We have been getting calls at our store about a particular pretty little song our customers hear in the morning and afternoon coming from their yards.  “Old Sam Peabody Peabody Peabody.”  Yes this wintertime beauty, the White Throated Sparrow, is here and singing just for us.  I hear him call and I get out my platform feeder and fill it with white millet.  It comes down out of the trees to feed where I can see its pronounced black and white crown stripe, yellow spot in front of the eyes and a white throat.

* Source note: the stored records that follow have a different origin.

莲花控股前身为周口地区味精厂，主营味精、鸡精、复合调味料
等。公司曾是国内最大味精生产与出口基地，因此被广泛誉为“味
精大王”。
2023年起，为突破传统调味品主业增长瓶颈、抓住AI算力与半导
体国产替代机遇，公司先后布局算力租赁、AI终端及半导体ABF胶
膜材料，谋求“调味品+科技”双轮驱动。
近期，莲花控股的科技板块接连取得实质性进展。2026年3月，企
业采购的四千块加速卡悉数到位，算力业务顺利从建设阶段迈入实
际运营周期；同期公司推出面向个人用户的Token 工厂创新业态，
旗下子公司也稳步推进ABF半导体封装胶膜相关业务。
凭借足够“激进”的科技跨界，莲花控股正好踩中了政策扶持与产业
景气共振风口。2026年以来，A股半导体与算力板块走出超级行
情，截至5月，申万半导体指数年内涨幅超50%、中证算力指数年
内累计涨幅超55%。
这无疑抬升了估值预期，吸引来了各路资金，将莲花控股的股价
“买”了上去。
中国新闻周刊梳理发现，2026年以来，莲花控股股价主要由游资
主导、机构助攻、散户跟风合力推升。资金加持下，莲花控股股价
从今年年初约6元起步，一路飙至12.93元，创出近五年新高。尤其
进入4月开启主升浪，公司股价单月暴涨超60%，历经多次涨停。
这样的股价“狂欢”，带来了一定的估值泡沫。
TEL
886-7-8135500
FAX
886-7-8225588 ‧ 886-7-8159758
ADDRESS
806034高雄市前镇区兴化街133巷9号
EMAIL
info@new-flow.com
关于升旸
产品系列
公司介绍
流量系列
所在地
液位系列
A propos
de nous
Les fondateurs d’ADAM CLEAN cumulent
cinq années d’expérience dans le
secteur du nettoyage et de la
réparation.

          Sparrows are a group of small, generally brown-streaked birds that are often lumped together as little brown jobs (LBJ), but we have great sparrows here in Virginia.  I recommend you get out your Field Guide where you will discover the Chipping Sparrow, Dark Eyed Junco, American Tree Sparrow, White Crowned Sparrow (which looks like the White Throated Sparrow minus the yellow spot near the eye), and the big Fox Sparrow are the most common species seen here in Virginia.  The Dark-Eyed Junco is here now and some have taken up residence behind our store.  They are scratching in the white millet and are known as the snowbird.  Just so there is no confusion, the House Sparrow, which is part of the Weaver Finch family, is typically found in your yard, not an American Sparrow.  The House Sparrow was introduced to America in the mid-1800’s and has spread across the country.

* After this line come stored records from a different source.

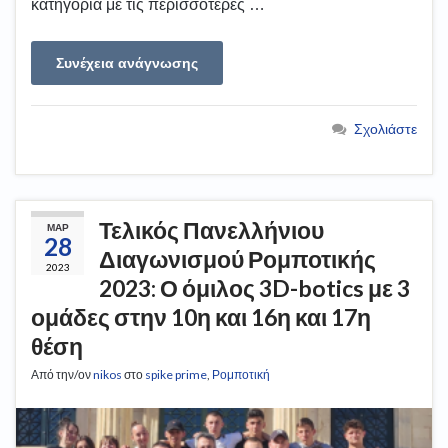
κατηγορία με τις περισσότερες …
Συνέχεια ανάγνωσης
Σχολιάστε
Τελικός Πανελλήνιου
ΜΑΡ
28
Διαγωνισμού Ρομποτικής
2023
2023: Ο όμιλος 3D-botics με 3
ομάδες στην 10η και 16η και 17η
θέση
Από την/ον
nikos
στο
spike prime
,
Ρομποτική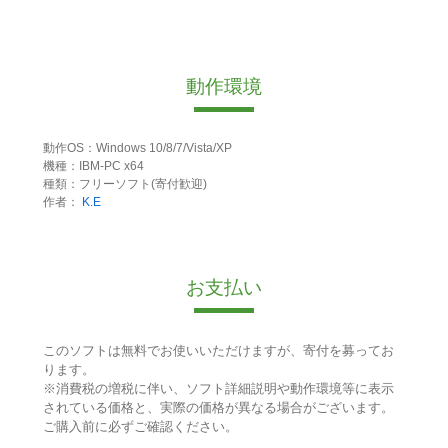
動作環境
動作OS：Windows 10/8/7/Vista/XP
機種：IBM-PC x64
種類：フリーソフト(寄付歓迎)
作者：
K.E
お支払い
このソフトは無料でお使いいただけますが、寄付を募ってお
ります。
※消費税の増税に伴い、ソフト詳細説明や動作環境等に表示
されている価格と、実際の価格が異なる場合がございます。
ご購入前に必ずご確認ください。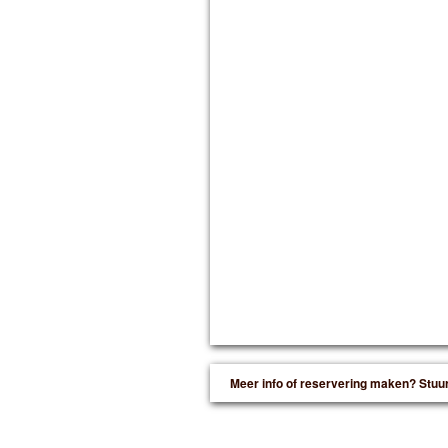
Meer info of reservering maken? Stuu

          Attracting sparrows is easy.  Their basic needs at this time of year are food, shelter and water.  The best food to offer these birds are white millet either scattered on the ground/snow, under bushes and shrubs, or in a platform feeder since they are basically ground feeders.  White Throated Sparrows also eat peanut kernels, hulled sunflowers and black oil sunflower seeds.  If you plan to provide water, you can get more birds to use your bird bath this winter by using a heating element (bird bath heater) to keep the water from freezing.  As the weather cools this fall and winter, try tossing some white millet in a section of your yard.  Then watch to welcome these great, delightful winter bird friends.  Keep a look out for the Red Breasted Nuthatch, Pine Siskins, Blackpolls, Pine Warblers, can be seen in the winter.  See how many birds you can attract to your yard this winter!